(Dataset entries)
━━━━

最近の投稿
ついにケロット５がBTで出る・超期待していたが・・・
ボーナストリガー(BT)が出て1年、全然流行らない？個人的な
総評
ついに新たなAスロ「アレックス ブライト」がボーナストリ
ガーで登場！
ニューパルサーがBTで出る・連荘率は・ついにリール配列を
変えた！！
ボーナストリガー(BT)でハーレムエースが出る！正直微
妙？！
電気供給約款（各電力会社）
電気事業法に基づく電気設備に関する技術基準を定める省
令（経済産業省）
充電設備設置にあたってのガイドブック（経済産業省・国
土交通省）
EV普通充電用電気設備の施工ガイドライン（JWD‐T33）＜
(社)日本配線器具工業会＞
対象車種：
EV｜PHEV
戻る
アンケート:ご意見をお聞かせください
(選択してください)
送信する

━━━━

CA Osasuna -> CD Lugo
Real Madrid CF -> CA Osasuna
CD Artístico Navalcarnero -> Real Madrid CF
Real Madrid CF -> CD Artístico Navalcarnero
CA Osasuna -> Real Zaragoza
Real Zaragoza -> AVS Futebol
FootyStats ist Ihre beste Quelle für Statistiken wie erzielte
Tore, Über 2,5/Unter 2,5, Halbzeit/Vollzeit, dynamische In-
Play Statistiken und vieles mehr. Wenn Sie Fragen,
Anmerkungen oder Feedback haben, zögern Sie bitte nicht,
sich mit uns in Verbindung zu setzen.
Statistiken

━━━━

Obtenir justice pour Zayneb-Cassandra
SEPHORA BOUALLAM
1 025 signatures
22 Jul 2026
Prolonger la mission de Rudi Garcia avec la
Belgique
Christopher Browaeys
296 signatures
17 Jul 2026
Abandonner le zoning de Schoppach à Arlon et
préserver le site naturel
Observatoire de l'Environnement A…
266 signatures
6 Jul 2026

━━━━

EXERCISE DIRECTIONS> Whenever the string "Madrid" shows up in a line above, copy that line.

EXERCISE RESPONSE>
Real Madrid CF -> CA Osasuna
CD Artístico Navalcarnero -> Real Madrid CF
Real Madrid CF -> CD Artístico Navalcarnero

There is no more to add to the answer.